TASK DETAILS:
Omit the images and reproduce the rest of the entries exactly.

RECORDS TO PROCESS:

* * *

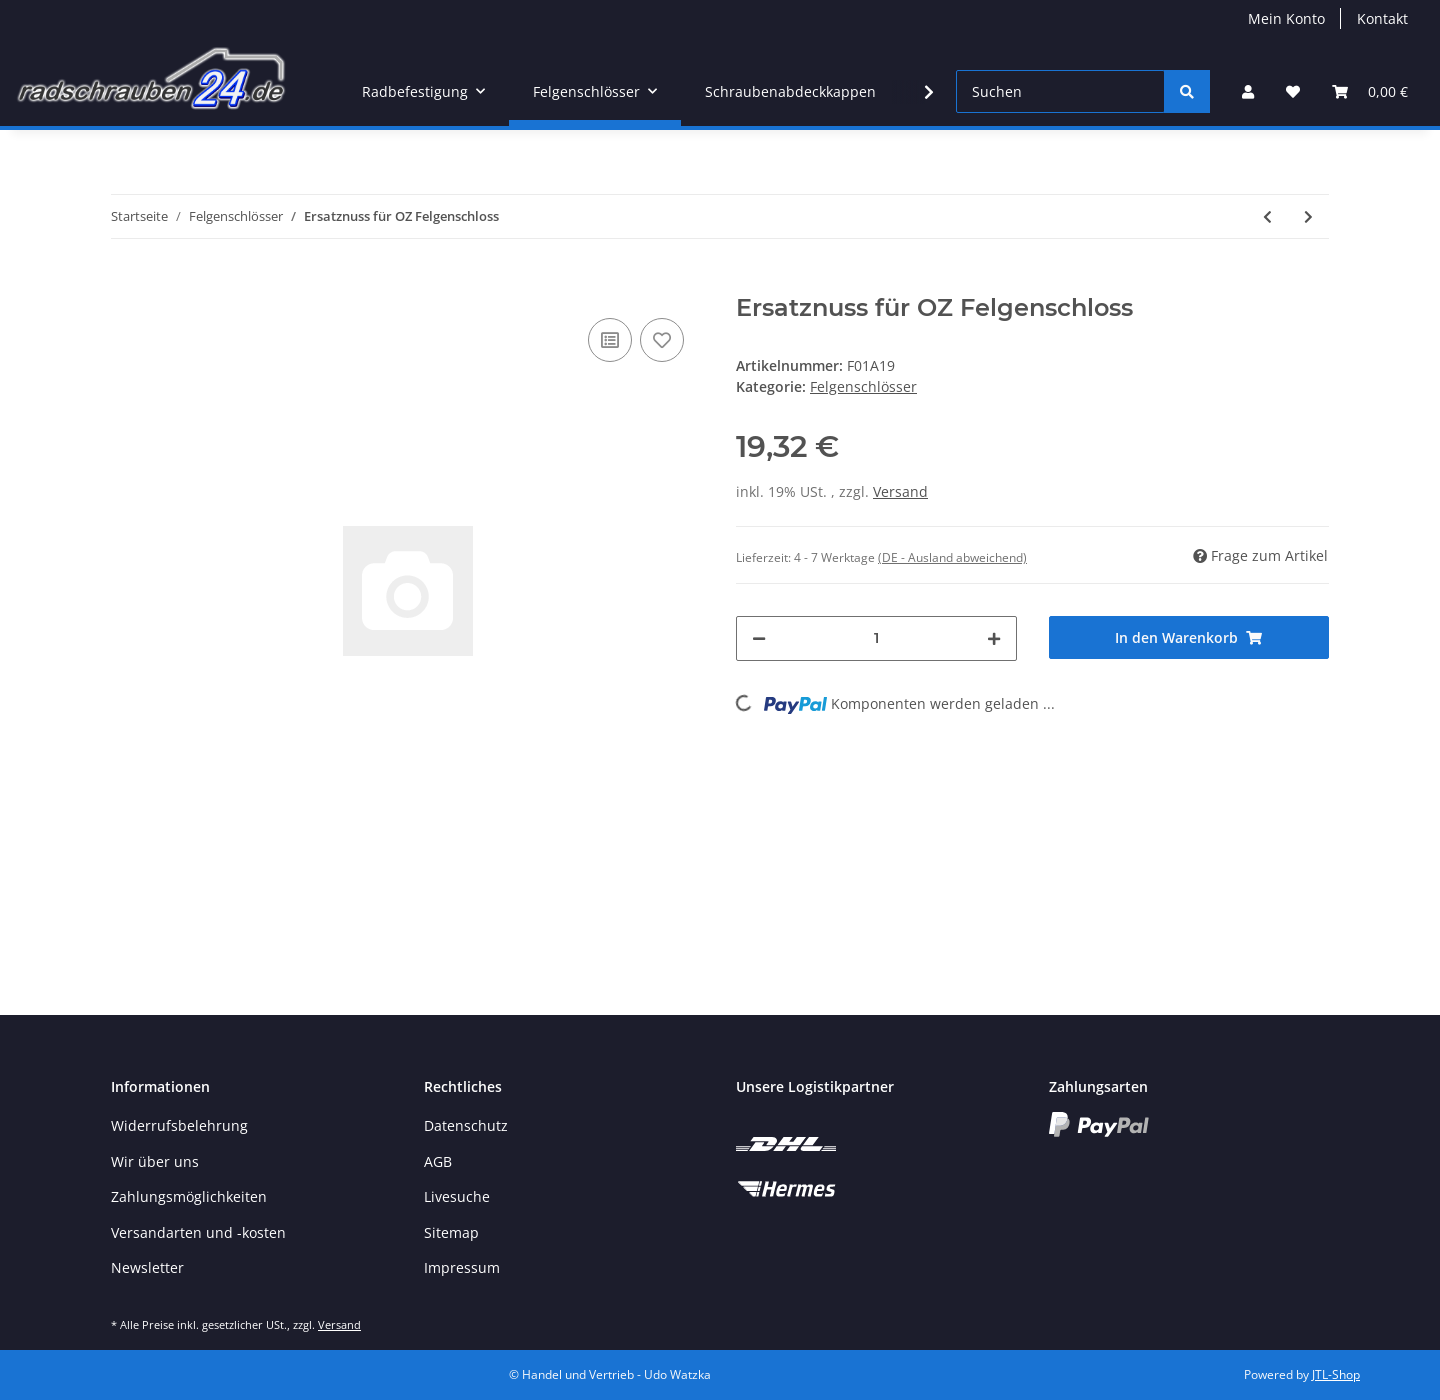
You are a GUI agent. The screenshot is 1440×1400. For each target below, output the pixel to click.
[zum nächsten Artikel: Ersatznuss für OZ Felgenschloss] (1308, 216)
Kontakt (1382, 18)
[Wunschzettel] (1293, 91)
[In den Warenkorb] (127, 283)
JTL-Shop (1336, 1374)
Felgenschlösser (863, 386)
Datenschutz (466, 1125)
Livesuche (457, 1196)
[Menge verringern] (759, 638)
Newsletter (147, 1267)
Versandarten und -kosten (198, 1232)
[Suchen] (1060, 91)
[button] (1248, 91)
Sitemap (451, 1232)
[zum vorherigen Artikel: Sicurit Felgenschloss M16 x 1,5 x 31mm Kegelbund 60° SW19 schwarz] (1267, 216)
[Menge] (876, 638)
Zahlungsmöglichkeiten (189, 1196)
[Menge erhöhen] (994, 638)
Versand (900, 491)
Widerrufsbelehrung (179, 1125)
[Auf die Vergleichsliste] (610, 340)
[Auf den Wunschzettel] (662, 340)
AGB (438, 1161)
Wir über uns (155, 1161)
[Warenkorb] (1370, 91)
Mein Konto (1286, 18)
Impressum (462, 1267)
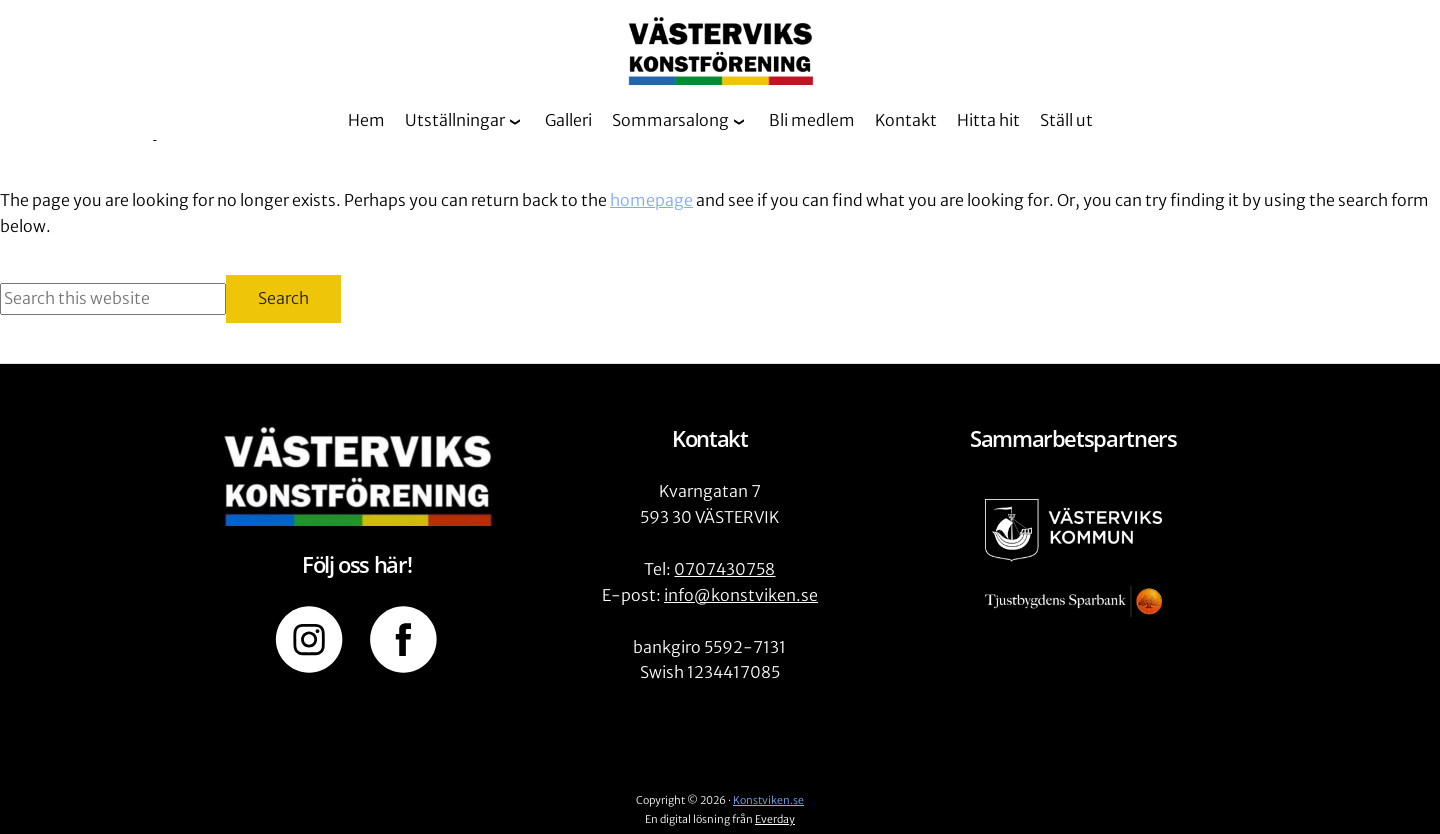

* * *

WRITTEN ANSWER:
You are a GUI agent. The screenshot is 1440×1400. For each target below, output the pixel to click.
[zum nächsten Artikel: Ersatznuss für OZ Felgenschloss] (1308, 216)
Kontakt (1382, 18)
[Wunschzettel] (1293, 91)
[In den Warenkorb] (127, 283)
JTL-Shop (1336, 1374)
Felgenschlösser (863, 386)
Datenschutz (466, 1125)
Livesuche (457, 1196)
[Menge verringern] (759, 638)
Newsletter (147, 1267)
Versandarten und -kosten (198, 1232)
[Suchen] (1060, 91)
[button] (1248, 91)
Sitemap (451, 1232)
[zum vorherigen Artikel: Sicurit Felgenschloss M16 x 1,5 x 31mm Kegelbund 60° SW19 schwarz] (1267, 216)
[Menge] (876, 638)
Zahlungsmöglichkeiten (189, 1196)
[Menge erhöhen] (994, 638)
Versand (900, 491)
Widerrufsbelehrung (179, 1125)
[Auf die Vergleichsliste] (610, 340)
[Auf den Wunschzettel] (662, 340)
AGB (438, 1161)
Wir über uns (155, 1161)
[Warenkorb] (1370, 91)
Mein Konto (1286, 18)
Impressum (462, 1267)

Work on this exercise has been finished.